Tak ayal aku menganggap enteng kehadiran kuyang selama ini. Ku kira hanya dengan doa yang kupelajari dulu ia bisa mudah pergi, sama seperti kuntilanak yang sempat melintas dan nangkring di pohon mangga belakang rumah.
"Ayo kita segera pulang,Nya. Hari hampir siang, takut Tuan kelaparan," ajak Bi Inah. Aku segera mengangguk dan mengikuti Bi Inah dari belakang. Walaupun kami berjalan beriringan, aku merasa ada sepasang mata yang sejak tadi memperhatikan gerak gerik kami. Sekilas ku lihat Ibu tadi berdiri di pojok pasar, menatapku dengan senyum sinis terkembang di wajahnya. Aku bergidik ngeri melihatnya. Wajahnya terkesan sangat menyeramkan bagiku. Ku percepat langkahku dan buru-buru pergi. Motor menderu kencang diiringi genggaman erat Bi Inah di pinggangku.
***
"Dek, kamu tidur duluan, ya. Mas ada kerjaan sebentar," bisik Mas Yusuf ditelingaku. Lidahnya sengaja bermain nakal di daun telingaku.

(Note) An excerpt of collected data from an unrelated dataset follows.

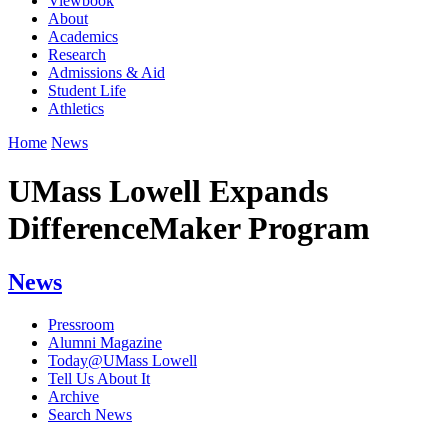
Viewbook
About
Academics
Research
Admissions & Aid
Student Life
Athletics
Home
News
UMass Lowell Expands
DifferenceMaker Program
News
Pressroom
Alumni Magazine
Today@UMass Lowell
Tell Us About It
Archive
Search News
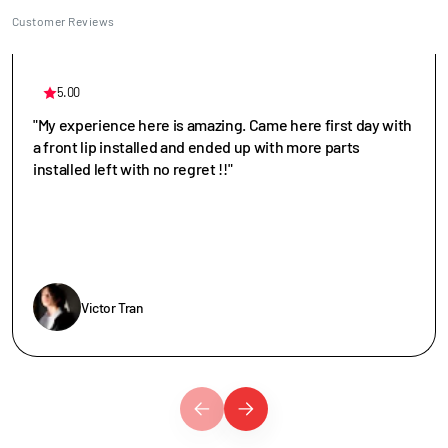
Customer Reviews
5.00
"My experience here is amazing. Came here first day with
a front lip installed and ended up with more parts
installed left with no regret !!"
Victor Tran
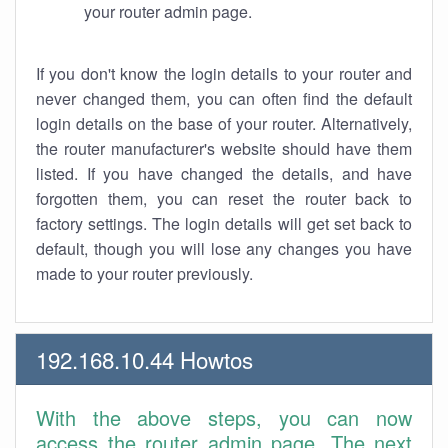
your router admin page.
If you don't know the login details to your router and
never changed them, you can often find the default
login details on the base of your router. Alternatively,
the router manufacturer's website should have them
listed. If you have changed the details, and have
forgotten them, you can reset the router back to
factory settings. The login details will get set back to
default, though you will lose any changes you have
made to your router previously.
192.168.10.44 Howtos
With the above steps, you can now
access the router admin page. The next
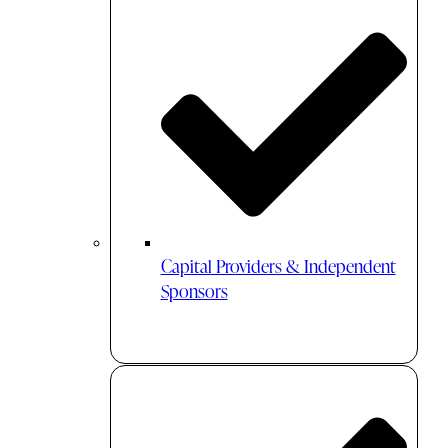
Capital Providers & Independent
Sponsors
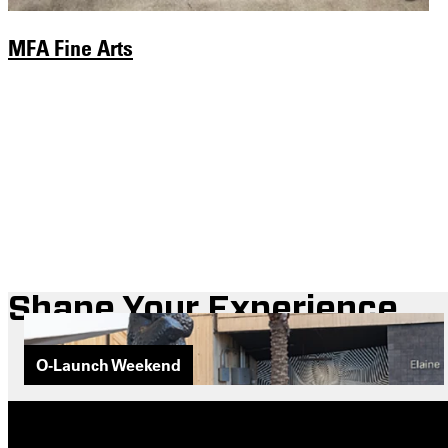
MFA Fine Arts
Shape Your Experience
O-Launch Weekend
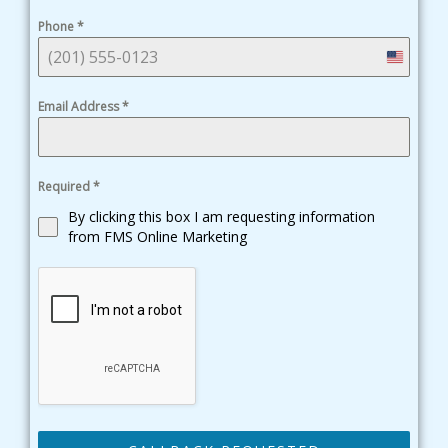
Phone
*
United
States
Email Address
*
+1
Required
*
By clicking this box I am requesting information
from FMS Online Marketing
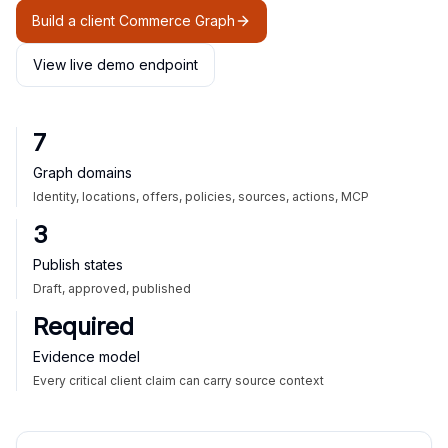
Build a client Commerce Graph
View live demo endpoint
7
Graph domains
Identity, locations, offers, policies, sources, actions, MCP
3
Publish states
Draft, approved, published
Required
Evidence model
Every critical client claim can carry source context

"Isss, geli Mas!" pekikku. Aku berangsut menjauh dari wajahnya. Kutepis pelan wajah itu agar ia tak melakukan aksi nakal itu lagi.
"He-he-he, dah bobok sana. Dah malam, Sayang," ucapnya manja.

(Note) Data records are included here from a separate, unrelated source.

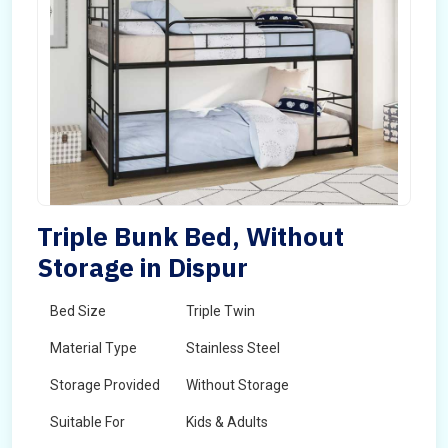
Triple Bunk Bed, Without
Storage in Dispur
Bed Size
Triple Twin
Material Type
Stainless Steel
Storage Provided
Without Storage
Suitable For
Kids & Adults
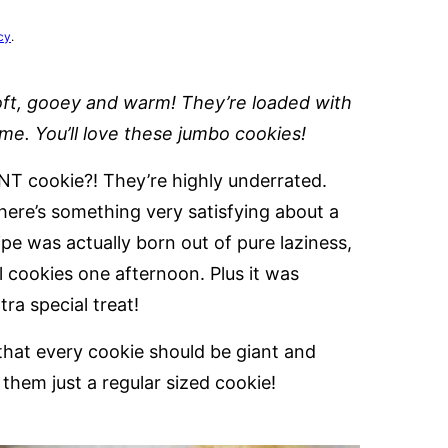
cy
.
oft, gooey and warm! They’re loaded with
ime. You’ll love these jumbo cookies!
NT cookie?! They’re highly underrated.
there’s something very satisfying about a
ipe was actually born out of pure laziness,
all cookies one afternoon. Plus it was
tra special treat!
that every cookie should be giant and
them just a regular sized cookie!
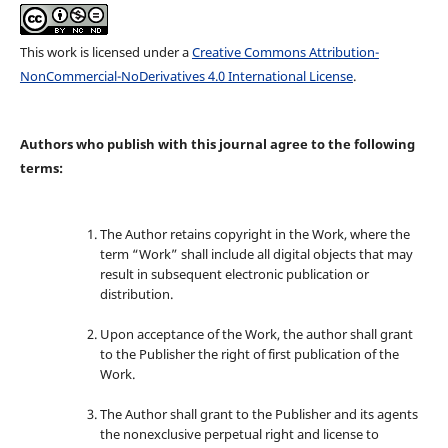
This work is licensed under a
Creative Commons Attribution-
NonCommercial-NoDerivatives 4.0 International License
.
Authors who publish with this journal agree to the following
terms:
The Author retains copyright in the Work, where the
term “Work” shall include all digital objects that may
result in subsequent electronic publication or
distribution.
Upon acceptance of the Work, the author shall grant
to the Publisher the right of first publication of the
Work.
The Author shall grant to the Publisher and its agents
the nonexclusive perpetual right and license to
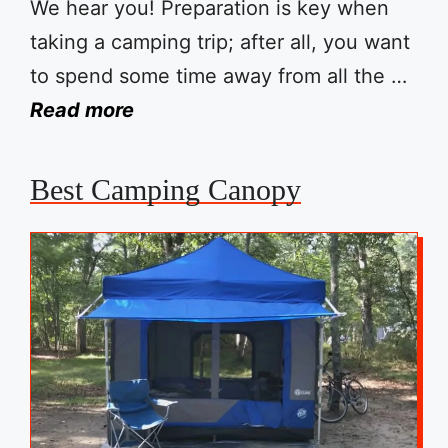
We hear you! Preparation is key when
taking a camping trip; after all, you want
to spend some time away from all the …
Read more
Best Camping Canopy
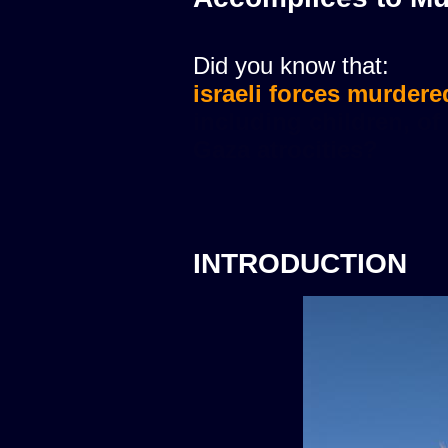
Did you know that:
israeli forces murdere
INTRODUCTION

"Iya, Mas. Jangan lama-lama, ya... Aku takut bobok sendiri," jawabku lirih. Entah kenapa gara-gara kejadian tadi siang aku jadi sangat takut. Masih terbayang wajah sinis wanita tadi siang. Benar-benar membuatku merinding.
"Kamu? takut? sejak kapan seorang Dini punya rasa takut?" ejek Mas Yusuf. Ia tertawa melihatku yang berubah pucat.
"Ah, sudahlah," jawabku kasar dan langsung berdiri meninggalkannya di ruang tamu. Dongkol rasanya di ejek seperti itu. Ya, memang benar aku ini pemberani. Namun aura di sini sungguh berbeda. Membuat nyaliku seketika ciut.
Bukkkkk!
Ku rebahkan tubuhku di atas kasur. Mataku sulit terpejam dalam keadaan terang benderang. Dengan malas ku langkah kan kaki menuju sudut dekat pintu. Mematikan lampu dan menghidupkan lampu tidur. Remang-remang di dalam tetapi cahaya tetap masuk dari lampu luar.